Yani ölüm, bir yok oluş değil; bir ayrılıştır, bir âlemden diğerine geçiştir. Ruh, bu geçişte varlığını korur. Bu, insanın da hayvanın da ruhunun yok olmadığını; bilakis ebedî bir düzen içinde yaşamaya devam ettiğini gösterir.
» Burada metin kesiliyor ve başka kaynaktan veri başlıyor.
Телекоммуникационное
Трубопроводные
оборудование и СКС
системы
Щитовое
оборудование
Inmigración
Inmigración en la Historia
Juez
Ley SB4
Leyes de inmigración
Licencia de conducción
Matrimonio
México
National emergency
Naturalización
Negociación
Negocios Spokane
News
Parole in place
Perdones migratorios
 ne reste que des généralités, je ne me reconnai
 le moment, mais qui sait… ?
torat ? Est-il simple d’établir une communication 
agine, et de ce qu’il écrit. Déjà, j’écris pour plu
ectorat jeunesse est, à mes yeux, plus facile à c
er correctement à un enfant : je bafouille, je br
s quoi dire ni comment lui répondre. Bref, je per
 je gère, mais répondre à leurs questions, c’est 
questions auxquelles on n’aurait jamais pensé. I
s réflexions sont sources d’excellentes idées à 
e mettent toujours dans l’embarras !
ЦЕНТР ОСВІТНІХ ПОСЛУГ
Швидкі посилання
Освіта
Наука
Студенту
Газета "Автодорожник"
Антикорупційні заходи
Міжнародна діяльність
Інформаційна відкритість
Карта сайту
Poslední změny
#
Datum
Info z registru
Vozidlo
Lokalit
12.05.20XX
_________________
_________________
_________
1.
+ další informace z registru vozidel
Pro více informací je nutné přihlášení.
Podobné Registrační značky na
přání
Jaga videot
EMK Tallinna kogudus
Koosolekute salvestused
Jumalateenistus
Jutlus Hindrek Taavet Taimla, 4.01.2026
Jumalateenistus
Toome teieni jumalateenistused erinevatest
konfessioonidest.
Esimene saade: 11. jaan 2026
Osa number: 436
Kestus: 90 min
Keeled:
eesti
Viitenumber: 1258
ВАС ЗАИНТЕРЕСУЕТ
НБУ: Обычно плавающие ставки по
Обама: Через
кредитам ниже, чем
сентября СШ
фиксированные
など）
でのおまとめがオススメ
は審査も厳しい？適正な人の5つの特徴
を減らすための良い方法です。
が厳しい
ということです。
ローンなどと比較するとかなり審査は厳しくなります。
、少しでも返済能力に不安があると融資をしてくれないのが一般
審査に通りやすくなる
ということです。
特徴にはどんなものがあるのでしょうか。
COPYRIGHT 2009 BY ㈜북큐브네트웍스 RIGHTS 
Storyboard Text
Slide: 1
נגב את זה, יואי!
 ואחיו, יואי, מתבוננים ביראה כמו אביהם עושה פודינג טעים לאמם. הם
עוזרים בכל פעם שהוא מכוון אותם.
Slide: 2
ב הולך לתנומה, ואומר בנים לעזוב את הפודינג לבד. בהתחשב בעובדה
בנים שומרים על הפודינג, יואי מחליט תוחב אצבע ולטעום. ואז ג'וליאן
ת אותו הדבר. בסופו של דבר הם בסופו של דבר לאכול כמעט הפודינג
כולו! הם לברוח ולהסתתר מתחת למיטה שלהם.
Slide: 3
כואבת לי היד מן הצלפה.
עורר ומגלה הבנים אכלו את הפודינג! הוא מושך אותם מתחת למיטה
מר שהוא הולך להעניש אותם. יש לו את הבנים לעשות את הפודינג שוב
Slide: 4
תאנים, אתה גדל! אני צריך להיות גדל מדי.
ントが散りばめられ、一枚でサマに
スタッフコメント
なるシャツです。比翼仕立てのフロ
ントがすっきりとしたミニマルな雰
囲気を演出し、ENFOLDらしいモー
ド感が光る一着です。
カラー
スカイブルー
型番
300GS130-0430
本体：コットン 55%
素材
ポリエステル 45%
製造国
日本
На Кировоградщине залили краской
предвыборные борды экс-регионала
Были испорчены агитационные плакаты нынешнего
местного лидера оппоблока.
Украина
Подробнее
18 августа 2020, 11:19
Ruhun Hakikatini Bilmek, Kendini Bilmek Demektir

Ruh, görünmeyen ama her şeyi gören bir nurdur. Bedende bir misafir değil, esas sâhiptir. Onun farkına varmak; insanın kendi hakikatine dönmesidir. Ruhun mahiyetini idrak eden insan, hayatın anlamını, ölümün sırrını ve ebediyetin müjdesini hisseder.

Özet:

Bu makalede, Sa’düddin Taftazânî’nin ruh anlayışı ve Bediüzzaman Said Nursî’nin buna getirdiği açıklamalar esas alınmıştır. Ruh, hayvanî ve insanî olmak üzere iki boyutta ele alınır. Ruh-u insânî, maddeden bağımsız, zîşuur bir emrî varlık olup Allah’ın “emr” âlemindendir. Mahluk olmakla birlikte yaratılışı maddî değildir. Allah ile arasında hulûlü reddeden bir ayrım vardır. Ölüm, ruhun yok olması değil, sadece bir ayrılıktır. Hayvanların ruhları da bâkidir. Bu izahlar, ruhun ulvî ve ebedî mahiyetini derinlemesine kavratır.